** Dataset extract follows **

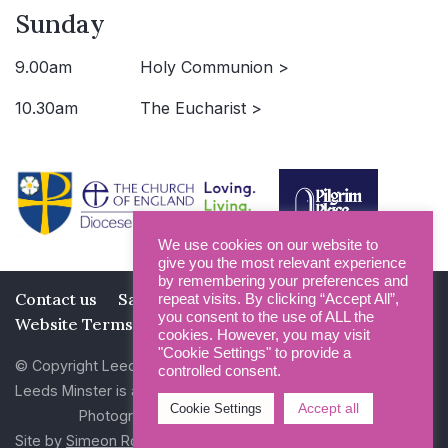
Sunday
9.00am
Holy Communion >
10.30am
The Eucharist >
We use cookies on our website to
give you the most relevant experience
by remembering your preferences and
Contact us
Safeguarding
Privacy Policy
repeat visits. By clicking “Accept All”,
you consent to the use of ALL the
Website Terms and Conditions
cookies. However, you may visit
"Cookie Settings" to provide a
© Copyright Leeds Minster 2026
controlled consent.
Leeds Minster is a Registered Charity (No 1135593)
Accept all
Cookie Settings
Photography by Dan Cole and Photogenick
Site by
Simeon Rowsell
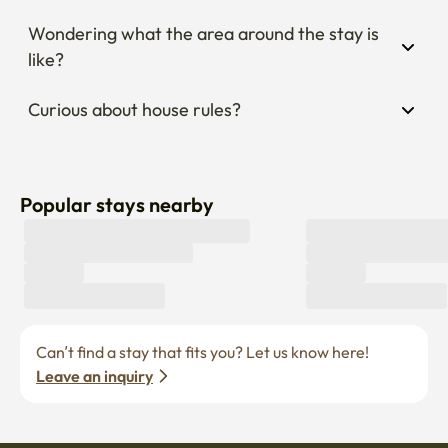
Wondering what the area around the stay is 
like?
Curious about house rules?
Popular stays nearby
Can’t find a stay that fits you? Let us know here! 
Leave an inquiry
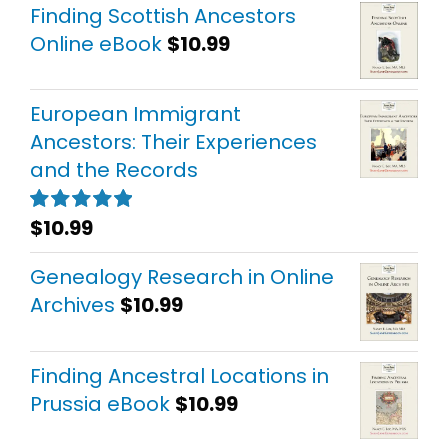
Finding Scottish Ancestors
Online eBook
$
10.99
European Immigrant
Ancestors: Their Experiences
and the Records
$
10.99
Rated
5.00
out of 5
Genealogy Research in Online
Archives
$
10.99
Finding Ancestral Locations in
Prussia eBook
$
10.99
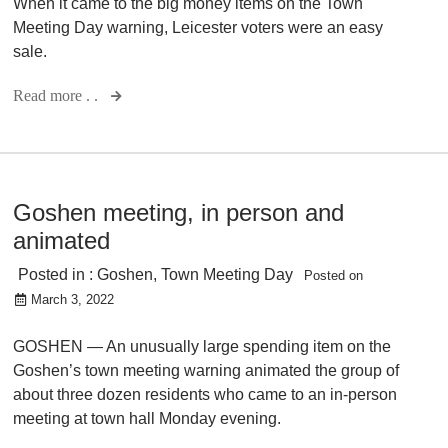
When it came to the big money items on the Town
Meeting Day warning, Leicester voters were an easy
sale.
Read more . .
Goshen meeting, in person and
animated
Posted in :
Goshen
,
Town Meeting Day
Posted on
March 3, 2022
GOSHEN — An unusually large spending item on the
Goshen’s town meeting warning animated the group of
about three dozen residents who came to an in-person
meeting at town hall Monday evening.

** End of Dataset extract **

§ Try it: Gather each line in these records that contains the string "person".

§ Task solution:
Goshen meeting, in person and
about three dozen residents who came to an in-person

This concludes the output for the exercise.